The truth in her words is a sharp, unpleasant sting. We are all pretending. He is not.
His gaze sweeps the hall and finally lands on me. Something electric moves between us. Hatred, yes. But underneath it, something else. Something that makes my pulse race traitorously.
“The famous Corrina,” he says, his voice carrying clearly across the suddenly quiet hall. “I wondered when I’d have the pleasure.” His tone makes "pleasure" sound like an obscenity.
“Ronan, isn’t it?” I reply with silk-wrapped venom. “How... rustic.”
“Enough,” Valdris cuts in sharply, but there’s amusement in his pale eyes. “My fighter forgets himself.”
“No,” Ronan says quietly, still holding my gaze. “I remember exactly what I am.” The words are a challenge, a declaration of war. And I can feel the shift in the air around me, the sudden, sharp intake of breath from the other women. He is not just defying me. He is defying all of us, and our gilded cage.
“He’s going to get himself killed.”
The words are spoken by Lysa, back in the relative safety of our shared quarters. We’ve retired for the night, the banquet finally over, and the pretense has been dropped. The otherwomen are not fawning over Ronan’s shoulders or his rugged looks. They are dissecting his defiance.
“Of course he is,” Zara says, her voice laced with a bitter cynicism that is all too familiar. She methodically removes the jewels from her hair, her movements sharp, angry. “That’s what Valdris does. He finds the spirited ones and breaks them. It’s his favorite game.”
“Remember Elara?” Mira whispers, her voice barely audible. We all fall silent. We all remember Elara. She was the harem favorite before me, a fiery girl from the southern provinces who had a laugh like wind chimes and a spirit that refused to be tamed. She had defied Valdris one time too many. One day, she was simply gone. No explanation. No farewell. Just an empty space on the silk cushions that was quickly filled by another beautiful, broken girl.
“He won’t break Ronan,” I say, the words a fierce, quiet conviction. “He can’t.”
“He will,” Zara says, her voice flat. “He always does. He’ll throw bigger and bigger monsters at him, wear him down, until that fire in his eyes is nothing but a dull ember.

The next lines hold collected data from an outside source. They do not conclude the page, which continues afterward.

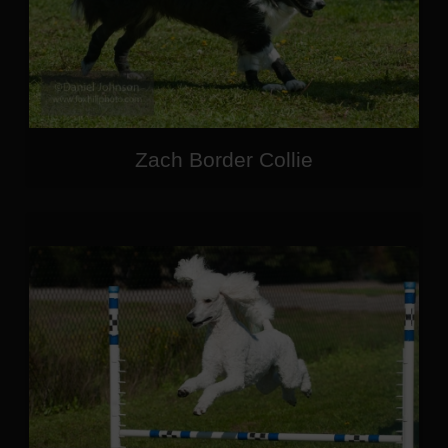
Zach Border Collie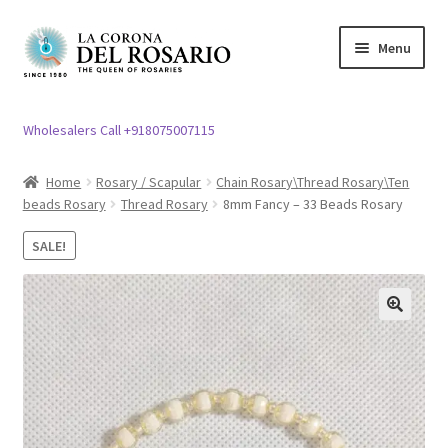
Skip
Skip
Menu
to
to
navigation
content
Expand
Rosary / Scapular
child
Wholesalers Call +918075007115
menu
Expand
Statues
child
Home
Rosary / Scapular
Chain Rosary\Thread Rosary\Ten
menu
beads Rosary
Thread Rosary
8mm Fancy – 33 Beads Rosary
Expand
Church Article
child
SALE!
menu
Expand
Clergy apparel
child
menu
Expand
Cross / Crucifix
🔍
child
menu
Expand
Others
child
menu
Customer Reviews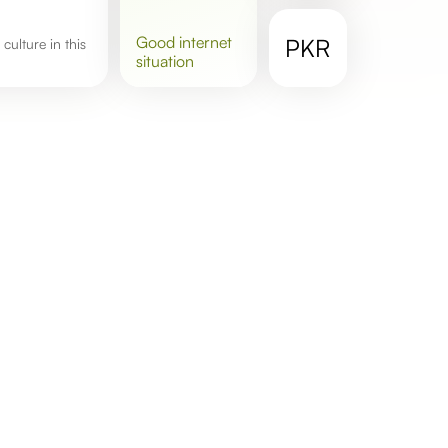
good
internet
PKR
situation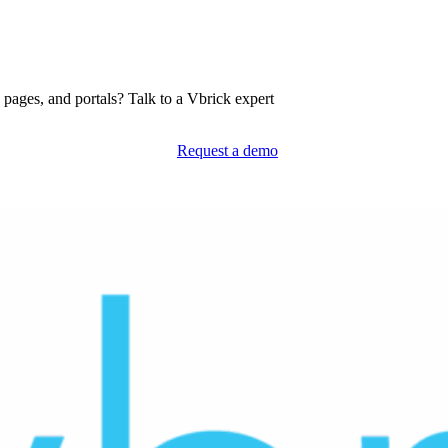
pages, and portals? Talk to a Vbrick expert
Request a demo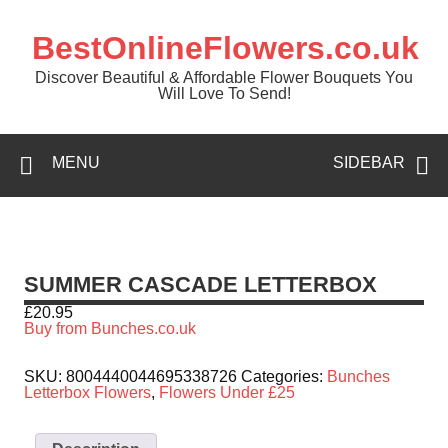
BestOnlineFlowers.co.uk
Discover Beautiful & Affordable Flower Bouquets You
Will Love To Send!
MENU
SIDEBAR
SUMMER CASCADE LETTERBOX
£
20.95
Buy from Bunches.co.uk
SKU:
8004440044695338726
Categories:
Bunches
Letterbox Flowers
,
Flowers Under £25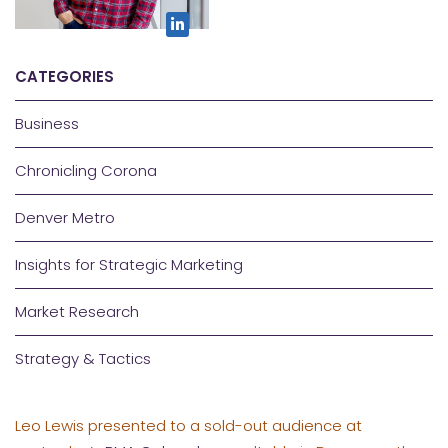
CATEGORIES
Business
Chronicling Corona
Denver Metro
Insights for Strategic Marketing
Market Research
Strategy & Tactics
Leo Lewis presented to a sold-out audience at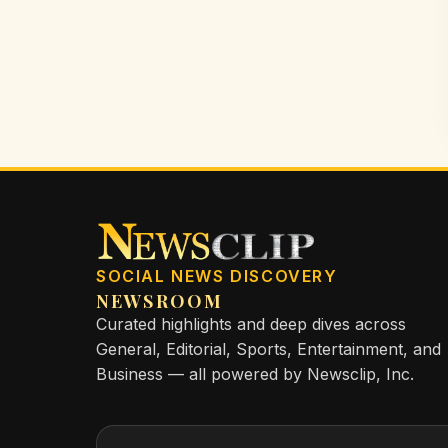
SOCIAL NEWS DISCOVERY
NEWSROOM
Curated highlights and deep dives across
General, Editorial, Sports, Entertainment, and
Business — all powered by Newsclip, Inc.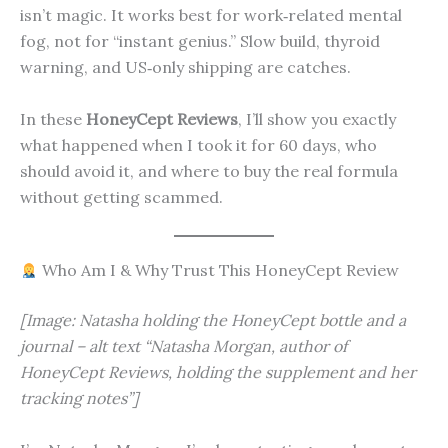
isn’t magic. It works best for work‑related mental
fog, not for “instant genius.” Slow build, thyroid
warning, and US‑only shipping are catches.
In these
HoneyCept Reviews
, I’ll show you exactly
what happened when I took it for 60 days, who
should avoid it, and where to buy the real formula
without getting scammed.
Who Am I & Why Trust This HoneyCept Review
[Image: Natasha holding the HoneyCept bottle and a
journal – alt text “Natasha Morgan, author of
HoneyCept Reviews, holding the supplement and her
tracking notes”]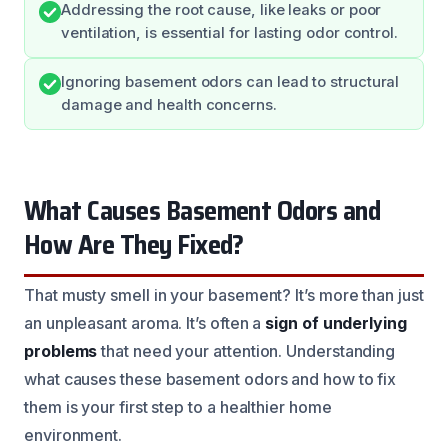
Addressing the root cause, like leaks or poor
ventilation, is essential for lasting odor control.
Ignoring basement odors can lead to structural
damage and health concerns.
What Causes Basement Odors and
How Are They Fixed?
That musty smell in your basement? It’s more than just
an unpleasant aroma. It’s often a
sign of underlying
problems
that need your attention. Understanding
what causes these basement odors and how to fix
them is your first step to a healthier home
environment.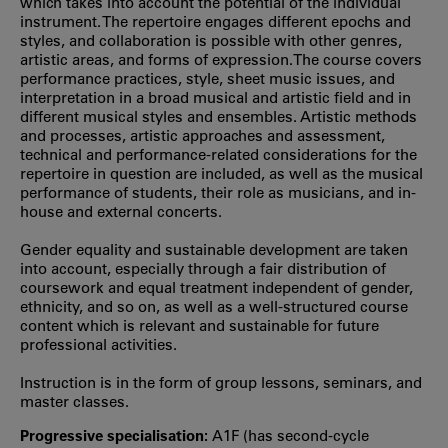
which takes into account the potential of the individual
instrument. The repertoire engages different epochs and
styles, and collaboration is possible with other genres,
artistic areas, and forms of expression.The course covers
performance practices, style, sheet music issues, and
interpretation in a broad musical and artistic field and in
different musical styles and ensembles. Artistic methods
and processes, artistic approaches and assessment,
technical and performance-related considerations for the
repertoire in question are included, as well as the musical
performance of students, their role as musicians, and in-
house and external concerts.
Gender equality and sustainable development are taken
into account, especially through a fair distribution of
coursework and equal treatment independent of gender,
ethnicity, and so on, as well as a well-structured course
content which is relevant and sustainable for future
professional activities.
Instruction is in the form of group lessons, seminars, and
master classes.
Progressive specialisation:
A1F (has second‐cycle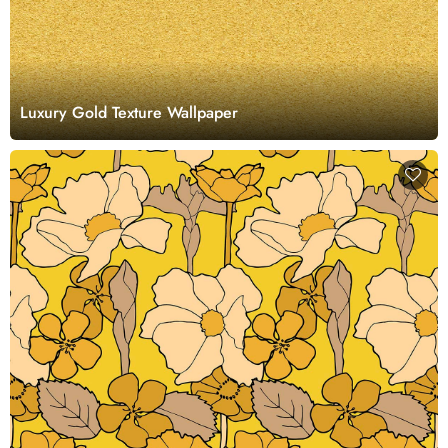
Luxury Gold Texture Wallpaper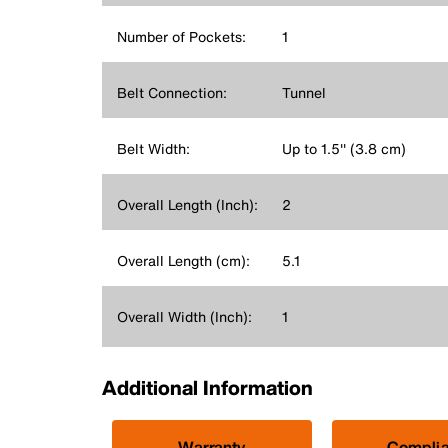
Number of Pockets:
1
Belt Connection:
Tunnel
Belt Width:
Up to 1.5'' (3.8 cm)
Overall Length (Inch):
2
Overall Length (cm):
5.1
Overall Width (Inch):
1
Additional Information
Warranty
Compli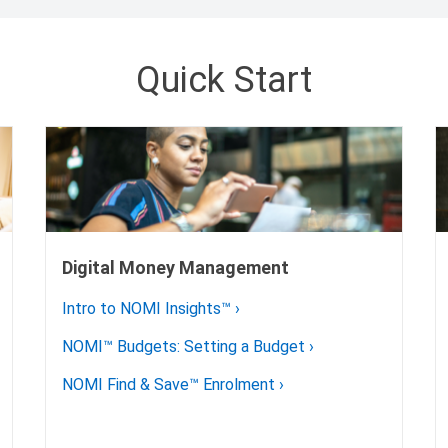
Quick Start
Digital Money Management
Intro to NOMI Insights™
›
NOMI™ Budgets: Setting a Budget
›
NOMI Find & Save™ Enrolment
›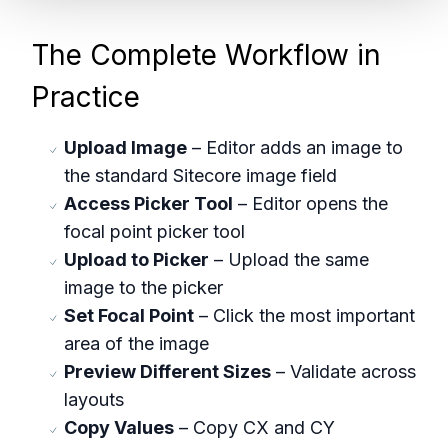
The Complete Workflow in
Practice
Upload Image
– Editor adds an image to
the standard Sitecore image field
Access Picker Tool
– Editor opens the
focal point picker tool
Upload to Picker
– Upload the same
image to the picker
Set Focal Point
– Click the most important
area of the image
Preview Different Sizes
– Validate across
layouts
Copy Values
– Copy CX and CY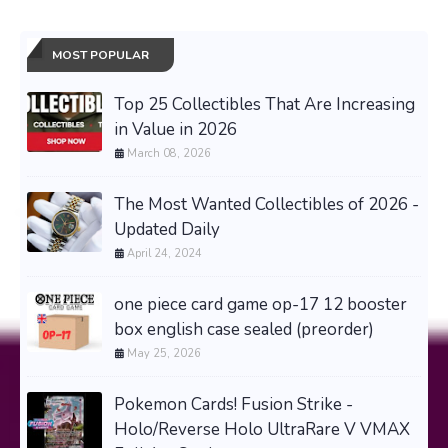
MOST POPULAR
Top 25 Collectibles That Are Increasing
in Value in 2026
March 08, 2026
The Most Wanted Collectibles of 2026 -
Updated Daily
April 24, 2024
one piece card game op-17 12 booster
box english case sealed (preorder)
May 25, 2026
Pokemon Cards! Fusion Strike -
Holo/Reverse Holo UltraRare V VMAX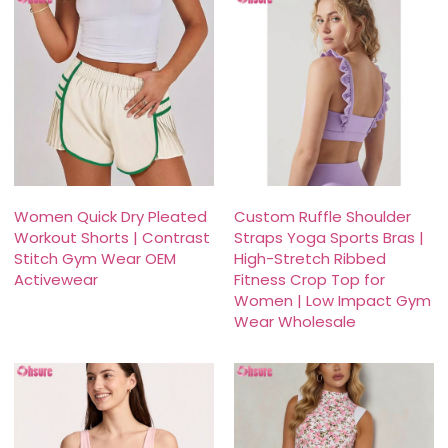
Women Quick Dry Pleated
Custom Ruffle Shoulder
Workout Shorts | Contrast
Straps Yoga Sports Bras |
Stitch Gym Wear OEM
High-Stretch Ribbed
Activewear
Fitness Crop Top for
Women | Low Impact Gym
Wear Wholesale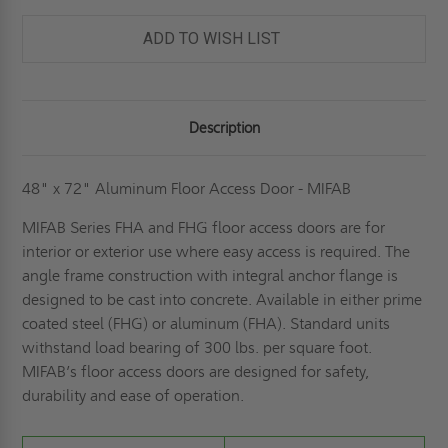
DOOR
DOOR
-
-
MIFAB
MIFAB
ADD TO WISH LIST
Description
48" x 72" Aluminum Floor Access Door - MIFAB
MIFAB Series FHA and FHG floor access doors are for
interior or exterior use where easy access is required. The
angle frame construction with integral anchor flange is
designed to be cast into concrete. Available in either prime
coated steel (FHG) or aluminum (FHA). Standard units
withstand load bearing of 300 lbs. per square foot.
MIFAB’s floor access doors are designed for safety,
durability and ease of operation.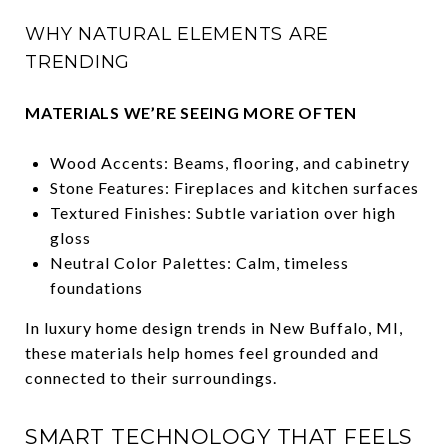
WHY NATURAL ELEMENTS ARE
TRENDING
MATERIALS WE’RE SEEING MORE OFTEN
Wood Accents: Beams, flooring, and cabinetry
Stone Features: Fireplaces and kitchen surfaces
Textured Finishes: Subtle variation over high
gloss
Neutral Color Palettes: Calm, timeless
foundations
In luxury home design trends in New Buffalo, MI,
these materials help homes feel grounded and
connected to their surroundings.
SMART TECHNOLOGY THAT FEELS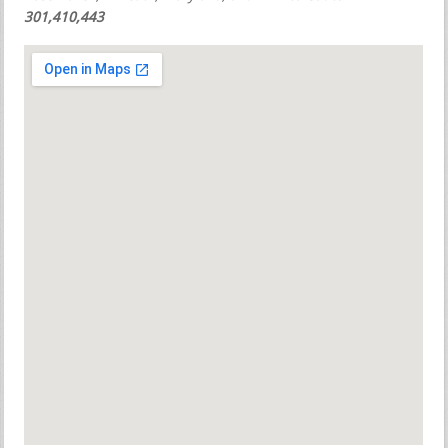
301,410,443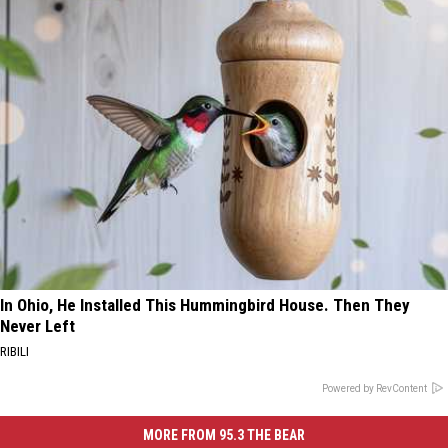
In Ohio, He Installed This Hummingbird House. Then They
Never Left
RIBILI
Powered by RevContent
MORE FROM 95.3 THE BEAR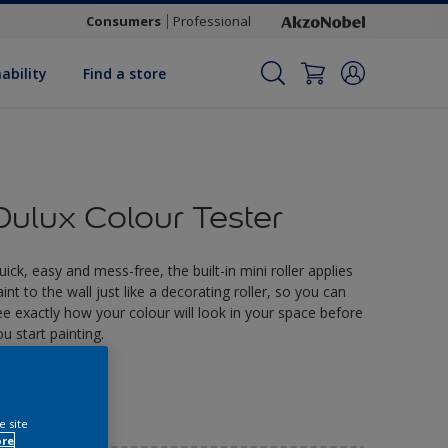
Consumers
Professional
ability
Find a store
Dulux Colour Tester
uick, easy and mess-free, the built-in mini roller applies
aint to the wall just like a decorating roller, so you can
ee exactly how your colour will look in your space before
ou start painting.
2.90
e site
ore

And then, when he’s finally broken, he’ll get bored and have him killed in some meaningless fight.” She looks at me, her dark eyes filled with a shared, hopeless anger. “That’s how the story always ends, Corrina. You know that.”
“Maybe this time it will be different,” Lysa says, but her voice is thin, a fragile wisp of hope in the suffocating reality of our lives.
“Hope is a poison in this place, Lysa,” Zara snaps. “It’s what keeps you smiling when you want to scream. It’s what makes you accept the jewels and the silks as a fair trade for your soul.” She throws a heavy sapphire bracelet onto her vanity, the clatter of it unnaturally loud in the quiet room. “I’m done with hope.”
Zara’s bitter words hang in the air long after she has swept from the room. I remain at my own vanity, staring at my reflection in the polished bronze. The woman looking back is beautiful, but hollow. A perfect shell wrapped around nothing but survival instincts and carefully banked rage.